When you have a spouse or partner, it’s important to support them in their goals–especially when you want the same support back.
It’s not always easy to do when you have busy lives at home and at work. But often your goals are similar. After all, your mutual respect for health, fitness or some other interest is probably what brought you together in the first place. So it’s all about carving out that time just for you as a couple, but also for yourself.
Jeff and I work on our relationship on a regular basis, something I’ve talked about before. Right now, we’re both busy in our careers and with the kids. Some days I feel as if the kids’ activities pull us in four different directions, even with Jack having his license and his own car. There always seems to be a game to watch, a carpool to manage or a meal to be served–at all hours of the day and night. I know that’s not entirely true, but it sure feels that way sometimes!

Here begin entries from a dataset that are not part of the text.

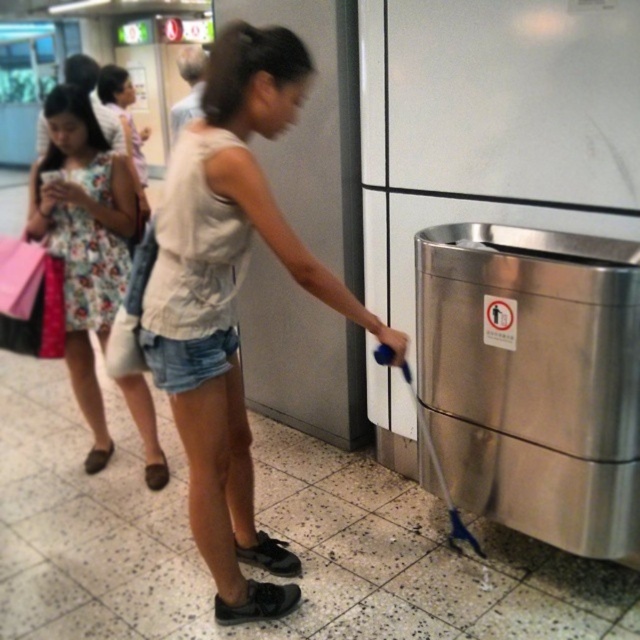 Question: Is the position of white cotton tank top at center less distant than that of floral fabric dress at left?

Choices:
 (A) yes
 (B) no

Answer: (A)

Question: Can you confirm if white cotton tank top at center is wider than floral fabric dress at left?

Choices:
 (A) yes
 (B) no

Answer: (A)

Question: Which point is closer to the camera?

Choices:
 (A) (168, 292)
 (B) (76, 164)

Answer: (A)

Question: Which point is farther from the camera taking this photo?

Choices:
 (A) (371, 328)
 (B) (44, 192)

Answer: (B)

Question: Can you confirm if white cotton tank top at center is positioned above floral fabric dress at left?

Choices:
 (A) yes
 (B) no

Answer: (B)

One of the places we struggle with the most is getting our workouts in. We both value our own health, but there often seems to be something that takes us away (or keeps us from getting up in the mornings).
You know what it’s like. The alarm goes off early in the morning and you snuggle back under the warm covers because you don’t want to put your feet on the cold floor and get up. Or last night was a late night at work so you want to sleep just a “little” bit longer.

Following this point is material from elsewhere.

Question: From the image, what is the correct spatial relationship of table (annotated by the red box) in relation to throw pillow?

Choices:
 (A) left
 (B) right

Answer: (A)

It happens, and we’ve all been there. But if you or your partner has a goal of being more active, losing weight or taking care of your health, then getting up for that workout is essential. And supporting your partner means you’ve gained a workout buddy–or some time to yourself when you need it most.
Mutually respecting one another’s time is a healthy way to support one another. Often I’ll crawl out of bed in the morning and gently remind Jeff that he wanted to be up early for his workout too. Or he’ll work out in the evening as I prepare dinner for the family. It’s a give-and-take, like any healthy relationship.
Sometimes that support is as simple as seeing your partner stressed and taking something off his or her plate. Saying, “Take 30 minutes to work out. You’ll be happy you did when you’re done.”
Years ago, Jeff and I did the 21 Day Fix together to support one another. Not only could we nudge one another out of bed, but we were also there to help us stay honest in the meal plan. Because when you’re trying to make a lifestyle change, having someone there doing it with you or helping you through it makes it so much easier in the long run.
Accountability and support is why challenge groups work so well, and why I always recommend having an accountability buddy–whether you have a partner or not. If you would like to join my next accountability group, send me a message!
At the end of the day, it’s so important to support those you care about, in fitness and in life. When they’re happy and healthy, you’ll be happier too.